Task prompt — Where does the string "left" appear in the listing below? Copy every line where it does.

Records shown —
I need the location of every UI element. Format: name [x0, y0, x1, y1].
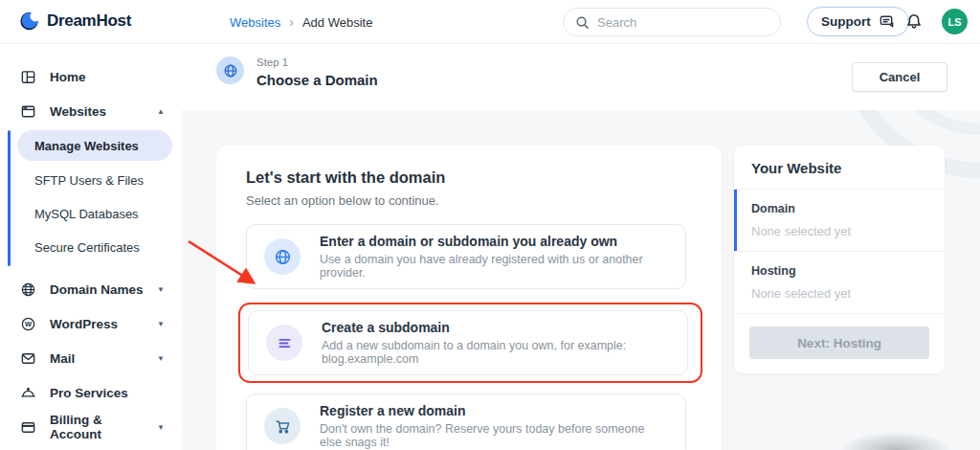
option-title: Create a subdomain	[322, 320, 670, 335]
chevron-up-icon: ▲	[157, 107, 165, 116]
card-subheading: Select an option below to continue.	[246, 193, 693, 208]
main-content: Step 1 Choose a Domain Cancel Let's star…	[182, 44, 980, 450]
chevron-down-icon: ▼	[157, 285, 165, 294]
sidebar-item-pro-services[interactable]: Pro Services	[0, 375, 182, 410]
avatar[interactable]: LS	[942, 9, 968, 34]
dreamhost-logo-icon	[19, 11, 40, 32]
search-input[interactable]	[597, 15, 750, 30]
sidebar-item-label: Pro Services	[50, 386, 165, 400]
list-icon	[266, 325, 302, 361]
breadcrumb: Websites › Add Website	[230, 14, 372, 30]
support-button[interactable]: Support	[807, 7, 909, 36]
sidebar-item-label: Websites	[50, 104, 144, 119]
option-create-subdomain[interactable]: Create a subdomain Add a new subdomain t…	[248, 310, 688, 375]
search-bar[interactable]	[563, 8, 781, 36]
sidebar-item-websites[interactable]: Websites ▲	[0, 94, 182, 128]
hosting-label: Hosting	[751, 264, 927, 278]
cart-icon	[264, 408, 301, 444]
chevron-down-icon: ▼	[157, 354, 165, 363]
sidebar-item-label: Domain Names	[50, 282, 144, 297]
home-icon	[20, 69, 36, 85]
sidebar-item-label: Home	[50, 70, 165, 84]
domain-value: None selected yet	[751, 224, 927, 238]
annotation-highlight-box: Create a subdomain Add a new subdomain t…	[238, 303, 702, 383]
panel-title: Your Website	[734, 146, 945, 190]
sidebar-item-mysql-databases[interactable]: MySQL Databases	[0, 197, 182, 231]
sidebar-item-label: Billing & Account	[50, 413, 144, 441]
page-title: Choose a Domain	[256, 72, 378, 88]
topbar: DreamHost Websites › Add Website Support…	[0, 0, 980, 44]
step-globe-icon	[216, 56, 244, 84]
wordpress-icon: W	[20, 316, 36, 332]
notifications-bell-icon[interactable]	[905, 12, 923, 34]
breadcrumb-current: Add Website	[302, 15, 372, 30]
websites-icon	[20, 103, 36, 120]
support-chat-icon	[879, 13, 895, 30]
sidebar-item-manage-websites[interactable]: Manage Websites	[17, 130, 172, 161]
svg-text:W: W	[25, 320, 33, 328]
sidebar-item-label: Mail	[50, 351, 144, 366]
sidebar-item-domain-names[interactable]: Domain Names ▼	[0, 272, 182, 306]
sidebar-item-billing-account[interactable]: Billing & Account ▼	[0, 410, 182, 444]
chevron-down-icon: ▼	[157, 320, 165, 328]
hosting-value: None selected yet	[751, 286, 927, 301]
options-list: Enter a domain or subdomain you already …	[246, 224, 693, 450]
domain-label: Domain	[751, 202, 927, 215]
websites-subgroup: Manage Websites SFTP Users & Files MySQL…	[0, 128, 182, 268]
option-title: Enter a domain or subdomain you already …	[320, 234, 668, 249]
option-enter-existing-domain[interactable]: Enter a domain or subdomain you already …	[246, 224, 686, 289]
sidebar-item-mail[interactable]: Mail ▼	[0, 341, 182, 375]
breadcrumb-websites-link[interactable]: Websites	[230, 15, 280, 30]
step-header: Step 1 Choose a Domain Cancel	[182, 44, 980, 110]
summary-footer: Next: Hosting	[734, 314, 945, 373]
domain-options-card: Let's start with the domain Select an op…	[216, 146, 722, 450]
search-icon	[575, 15, 590, 30]
pro-services-icon	[20, 385, 36, 401]
sidebar-item-wordpress[interactable]: W WordPress ▼	[0, 306, 182, 341]
your-website-panel: Your Website Domain None selected yet Ho…	[734, 146, 945, 373]
active-section-rail	[8, 130, 11, 266]
step-label: Step 1	[256, 56, 288, 68]
dreamhost-logo[interactable]: DreamHost	[19, 11, 131, 32]
globe-icon	[264, 238, 301, 275]
card-heading: Let's start with the domain	[246, 169, 693, 187]
summary-domain-section: Domain None selected yet	[734, 190, 945, 252]
billing-icon	[20, 419, 36, 436]
sidebar-item-secure-certificates[interactable]: Secure Certificates	[0, 231, 182, 264]
breadcrumb-separator: ›	[289, 14, 294, 30]
chat-widget-shadow	[838, 431, 953, 450]
option-description: Don't own the domain? Reserve yours toda…	[320, 422, 668, 449]
summary-hosting-section: Hosting None selected yet	[734, 252, 945, 314]
sidebar-item-sftp-users-files[interactable]: SFTP Users & Files	[0, 164, 182, 197]
globe-icon	[20, 281, 36, 298]
option-register-new-domain[interactable]: Register a new domain Don't own the doma…	[246, 394, 686, 450]
option-description: Use a domain you have already registered…	[320, 253, 668, 280]
cancel-button[interactable]: Cancel	[852, 62, 947, 92]
option-description: Add a new subdomain to a domain you own,…	[322, 339, 670, 366]
option-title: Register a new domain	[320, 403, 668, 418]
sidebar: Home Websites ▲ Manage Websites SFTP Use…	[0, 44, 182, 450]
next-hosting-button[interactable]: Next: Hosting	[749, 326, 929, 359]
chevron-down-icon: ▼	[157, 423, 165, 432]
mail-icon	[20, 350, 36, 367]
support-label: Support	[821, 14, 871, 29]
sidebar-item-label: WordPress	[50, 317, 144, 331]
sidebar-item-home[interactable]: Home	[0, 59, 182, 94]
logo-text: DreamHost	[47, 11, 131, 31]
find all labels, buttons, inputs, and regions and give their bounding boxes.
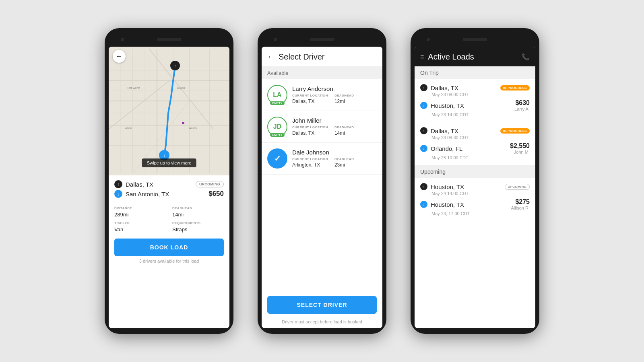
driver-initials-1: JD [273,123,281,130]
origin-row: ↑ Dallas, TX UPCOMING [114,180,224,188]
driver-initials-0: LA [273,91,281,99]
drivers-available-note: 3 drivers available for this load [114,259,224,263]
load-price: $650 [208,190,224,198]
origin-city: Dallas, TX [126,181,192,188]
trailer-label: TRAILER [114,221,166,225]
phone-3-screen: ≡ Active Loads 📞 On Trip ↑ Dallas, TX IN… [415,47,535,328]
camera-lens-2 [274,38,277,41]
driver-note: Driver must accept before load is booked [262,319,382,328]
distance-item: DISTANCE 289mi [114,206,166,218]
camera-lens-3 [427,38,430,41]
on-trip-origin-row-0: ↑ Dallas, TX IN PROGRESS [420,84,530,91]
select-driver-header: ← Select Driver [262,47,382,67]
driver-meta-2: CURRENT LOCATION Arlington, TX DEADHEAD … [292,157,377,168]
phone-3: ≡ Active Loads 📞 On Trip ↑ Dallas, TX IN… [411,28,539,334]
dest-down-icon-0: ↓ [420,102,427,109]
location-value-1: Dallas, TX [292,130,314,136]
trailer-item: TRAILER Van [114,221,166,233]
location-value-2: Arlington, TX [292,162,320,168]
driver-location-2: CURRENT LOCATION Arlington, TX [292,157,328,168]
select-driver-button[interactable]: SELECT DRIVER [267,296,377,314]
map-back-button[interactable]: ← [113,50,126,63]
deadhead-value: 14mi [172,212,184,218]
deadhead-label-2: DEADHEAD [334,157,354,161]
driver-location-0: CURRENT LOCATION Dallas, TX [292,94,328,105]
upcoming-load-0[interactable]: ↑ Houston, TX UPCOMING May 24 14:00 CDT … [415,178,535,221]
on-trip-origin-city-1: Dallas, TX [431,128,497,134]
camera-lens [121,38,124,41]
driver-location-1: CURRENT LOCATION Dallas, TX [292,125,328,136]
driver-list: LA EMPTY Larry Anderson CURRENT LOCATION… [262,79,382,290]
on-trip-origin-row-1: ↑ Dallas, TX IN PROGRESS [420,127,530,134]
driver-card-0[interactable]: LA EMPTY Larry Anderson CURRENT LOCATION… [262,79,382,111]
destination-city: San Antonio, TX [126,191,205,197]
on-trip-dest-date-1: May 25 10:00 EDT [420,155,530,160]
phone-1-screen: ↑ ↓ Fort Worth Dallas Waco San Antonio A… [109,47,229,328]
on-trip-origin-city-0: Dallas, TX [431,84,497,91]
origin-icon: ↑ [114,180,122,188]
svg-text:Dallas: Dallas [177,86,185,89]
on-trip-origin-date-1: May 23 08:30 CDT [420,135,530,140]
upcoming-origin-city-0: Houston, TX [431,183,502,190]
destination-icon: ↓ [114,190,122,198]
driver-info-0: Larry Anderson CURRENT LOCATION Dallas, … [292,85,377,105]
price-col-0: $630 Larry A. [514,99,530,111]
driver-card-2[interactable]: ✓ Dale Johnson CURRENT LOCATION Arlingto… [262,143,382,175]
distance-label: DISTANCE [114,206,166,210]
phone-1-top-bar [109,34,229,45]
driver-avatar-2: ✓ [267,148,287,169]
location-label-2: CURRENT LOCATION [292,157,328,161]
distance-value: 289mi [114,212,128,218]
driver-initials-2: ✓ [274,154,281,163]
origin-up-icon-0: ↑ [420,84,427,91]
location-label-0: CURRENT LOCATION [292,94,328,97]
in-progress-badge-1: IN PROGRESS [500,128,530,134]
svg-text:Austin: Austin [189,127,197,130]
deadhead-item: DEADHEAD 14mi [172,206,224,218]
svg-point-27 [182,122,184,124]
phone-2-screen: ← Select Driver Available LA EMPTY Larry… [262,47,382,328]
driver-meta-0: CURRENT LOCATION Dallas, TX DEADHEAD 12m… [292,94,377,105]
book-load-button[interactable]: BOOK LOAD [114,239,224,256]
origin-up-icon-1: ↑ [420,127,427,134]
destination-row: ↓ San Antonio, TX $650 [114,190,224,198]
on-trip-load-0[interactable]: ↑ Dallas, TX IN PROGRESS May 23 08:00 CD… [415,79,535,122]
upcoming-down-icon-0: ↓ [420,201,427,208]
svg-text:↑: ↑ [174,64,176,68]
on-trip-load-1[interactable]: ↑ Dallas, TX IN PROGRESS May 23 08:30 CD… [415,122,535,165]
in-progress-badge-0: IN PROGRESS [500,85,530,90]
upcoming-dest-row-0: ↓ Houston, TX $275 Allison R. [420,198,530,210]
phone-2-top-bar [262,34,382,45]
load-details-grid: DISTANCE 289mi DEADHEAD 14mi TRAILER Van… [114,202,224,233]
driver-avatar-1: JD EMPTY [267,117,287,137]
available-section-label: Available [262,67,382,79]
requirements-value: Straps [172,226,188,232]
driver-name-0: Larry Anderson [292,85,377,92]
phone-3-top-bar [415,34,535,45]
phone-1: ↑ ↓ Fort Worth Dallas Waco San Antonio A… [105,28,233,334]
deadhead-label: DEADHEAD [172,206,224,210]
swipe-tooltip: Swipe up to view more [142,158,196,167]
upcoming-price-0: $275 [511,198,530,206]
deadhead-value-1: 14mi [334,130,345,136]
svg-text:Fort Worth: Fort Worth [127,86,140,89]
on-trip-dest-row-1: ↓ Orlando, FL $2,550 John M. [420,142,530,154]
driver-name-2: Dale Johnson [292,149,377,156]
driver-avatar-0: LA EMPTY [267,85,287,105]
origin-badge: UPCOMING [196,181,224,187]
on-trip-driver-0: Larry A. [514,107,530,111]
driver-card-1[interactable]: JD EMPTY John Miller CURRENT LOCATION Da… [262,111,382,143]
select-driver-back[interactable]: ← [267,53,275,61]
deadhead-value-2: 23mi [334,162,345,168]
location-value-0: Dallas, TX [292,99,314,104]
on-trip-dest-city-1: Orlando, FL [431,145,507,152]
upcoming-label: Upcoming [415,165,535,178]
menu-icon[interactable]: ≡ [420,53,424,61]
upcoming-badge-0: UPCOMING [505,184,530,190]
map-area: ↑ ↓ Fort Worth Dallas Waco San Antonio A… [109,47,229,175]
price-col-1: $2,550 John M. [510,142,530,154]
driver-meta-1: CURRENT LOCATION Dallas, TX DEADHEAD 14m… [292,125,377,136]
on-trip-dest-date-0: May 23 14:00 CDT [420,112,530,117]
svg-text:↓: ↓ [163,153,165,158]
phone-call-icon[interactable]: 📞 [522,53,530,61]
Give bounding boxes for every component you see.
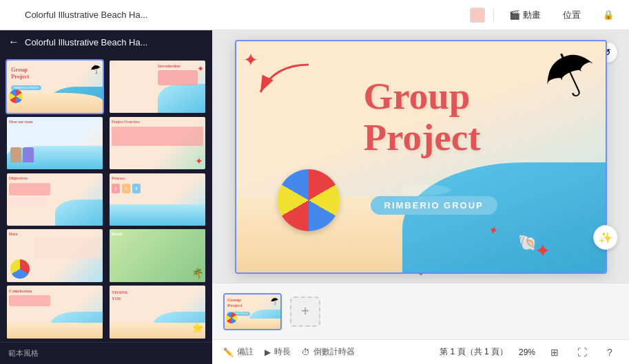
sidebar: ← Colorful Illustrative Beach Ha... Grou… — [0, 30, 212, 364]
toolbar: ← Colorful Illustrative Beach Ha... 🎬 動畫… — [0, 0, 629, 30]
film-1-title: GroupProject — [227, 297, 243, 309]
toolbar-left: ← Colorful Illustrative Beach Ha... — [8, 9, 462, 21]
shell-icon: 🐚 — [518, 234, 537, 252]
filmstrip: GroupProject RIMBERIO GROUP ☂ 1 + — [212, 283, 629, 339]
thumb-6-title: Process — [112, 176, 125, 180]
sidebar-header: ← Colorful Illustrative Beach Ha... — [0, 30, 212, 54]
timer-button[interactable]: ⏱ 倒數計時器 — [302, 346, 355, 358]
slide-main-title: Group Project — [364, 76, 481, 159]
thumb-2-star: ✦ — [197, 64, 204, 74]
slide-canvas-7: Data — [7, 229, 103, 281]
sidebar-back-button[interactable]: ← — [8, 36, 19, 48]
beach-ball — [278, 169, 340, 231]
thumb-5-title: Objectives — [9, 176, 28, 180]
slide-canvas-3: Meet our team — [7, 117, 103, 169]
document-title: Colorful Illustrative Beach Ha... — [25, 10, 147, 20]
slide-thumb-5[interactable]: Objectives — [6, 172, 104, 227]
thumb-8-title: Result — [112, 232, 123, 236]
slide-thumb-2[interactable]: Introduction ✦ — [108, 59, 207, 114]
main-slide-display: Group Project RIMBERIO GROUP ☂ ✦ ✦ ✦ 🐚 — [235, 40, 607, 274]
film-thumb-1[interactable]: GroupProject RIMBERIO GROUP ☂ 1 — [223, 293, 282, 330]
svg-point-1 — [402, 184, 451, 195]
slide-thumb-3[interactable]: Meet our team — [6, 116, 104, 171]
slide-thumb-9[interactable]: Conclusion — [6, 284, 104, 339]
umbrella-icon: ☂ — [532, 41, 605, 116]
add-slide-button[interactable]: + — [290, 297, 320, 327]
thumb-10-decor: ⭐ — [192, 322, 203, 333]
thumb-4-title: Project Overview — [112, 120, 140, 124]
thumb-4-star: ✦ — [195, 156, 203, 167]
divider — [493, 8, 494, 22]
animate-button[interactable]: 🎬 動畫 — [502, 6, 548, 24]
film-1-ball — [226, 312, 237, 323]
thumb-7-title: Data — [9, 232, 17, 236]
slide-thumb-6[interactable]: Process 1 2 3 — [108, 172, 207, 227]
slide-canvas-1: GroupProject RIMBERIO GROUP ☂ — [7, 61, 103, 113]
slide-canvas-8: Result 🌴 — [110, 229, 205, 281]
thumb-9-title: Conclusion — [9, 288, 32, 294]
color-swatch[interactable] — [470, 8, 485, 23]
slide-canvas-4: Project Overview ✦ — [110, 117, 205, 169]
duration-icon: ▶ — [265, 347, 271, 357]
thumb-3-title: Meet our team — [9, 120, 32, 124]
position-button[interactable]: 位置 — [556, 6, 588, 24]
thumb-2-title: Introduction — [158, 64, 181, 68]
magic-button[interactable]: ✨ — [593, 225, 618, 250]
canvas-area: ↺ — [212, 30, 629, 283]
slide-thumb-10[interactable]: THANKYOU ⭐ — [108, 284, 207, 339]
thumb-1-title: GroupProject — [11, 66, 29, 80]
thumb-10-title: THANKYOU — [112, 290, 128, 301]
slides-grid: GroupProject RIMBERIO GROUP ☂ Introducti… — [0, 54, 212, 342]
starfish-top-left: ✦ — [243, 50, 258, 71]
main-content: ← Colorful Illustrative Beach Ha... Grou… — [0, 30, 629, 364]
thumb-2-box — [158, 70, 198, 85]
slide-canvas-10: THANKYOU ⭐ — [110, 286, 205, 338]
annotate-icon: ✏️ — [223, 347, 234, 357]
sidebar-footer: 範本風格 — [0, 342, 212, 364]
film-1-umbrella: ☂ — [269, 295, 280, 307]
slide-canvas-5: Objectives — [7, 173, 103, 226]
lock-button[interactable]: 🔒 — [596, 7, 621, 23]
annotate-button[interactable]: ✏️ 備註 — [223, 346, 254, 358]
zoom-level: 29% — [519, 347, 535, 357]
duration-button[interactable]: ▶ 時長 — [265, 346, 291, 358]
fullscreen-button[interactable]: ⛶ — [574, 344, 590, 361]
slide-canvas-6: Process 1 2 3 — [110, 173, 205, 226]
slide-thumb-4[interactable]: Project Overview ✦ — [108, 116, 207, 171]
slide-canvas-2: Introduction ✦ — [110, 61, 205, 113]
film-slide-canvas-1: GroupProject RIMBERIO GROUP ☂ — [225, 295, 280, 329]
slide-canvas-9: Conclusion — [7, 286, 103, 338]
timer-icon: ⏱ — [302, 347, 310, 357]
slide-thumb-7[interactable]: Data — [6, 228, 104, 283]
slide-thumb-1[interactable]: GroupProject RIMBERIO GROUP ☂ — [6, 59, 104, 114]
thumb-8-decor: 🌴 — [192, 268, 203, 279]
animate-icon: 🎬 — [509, 10, 520, 20]
thumb-1-umbrella: ☂ — [88, 61, 103, 78]
help-button[interactable]: ? — [601, 344, 618, 361]
dropdown-arrow[interactable]: ⌄ — [417, 266, 425, 277]
status-bar: ✏️ 備註 ▶ 時長 ⏱ 倒數計時器 第 1 頁（共 1 頁） 29% ⊞ ⛶ … — [212, 339, 629, 364]
page-info: 第 1 頁（共 1 頁） — [440, 346, 508, 358]
back-button[interactable]: ← — [8, 9, 19, 21]
grid-view-button[interactable]: ⊞ — [546, 344, 563, 361]
water-area — [402, 162, 606, 272]
right-area: ↺ — [212, 30, 629, 364]
lock-icon: 🔒 — [603, 10, 614, 20]
main-slide-canvas: Group Project RIMBERIO GROUP ☂ ✦ ✦ ✦ 🐚 — [236, 41, 606, 272]
sidebar-title: Colorful Illustrative Beach Ha... — [25, 37, 204, 47]
slide-subtitle-badge: RIMBERIO GROUP — [371, 196, 497, 215]
slide-thumb-8[interactable]: Result 🌴 — [108, 228, 207, 283]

Exercise answer —
toolbar-left: ← Colorful Illustrative Beach Ha... — [8, 9, 462, 21]
starfish-top-left: ✦ — [243, 50, 258, 71]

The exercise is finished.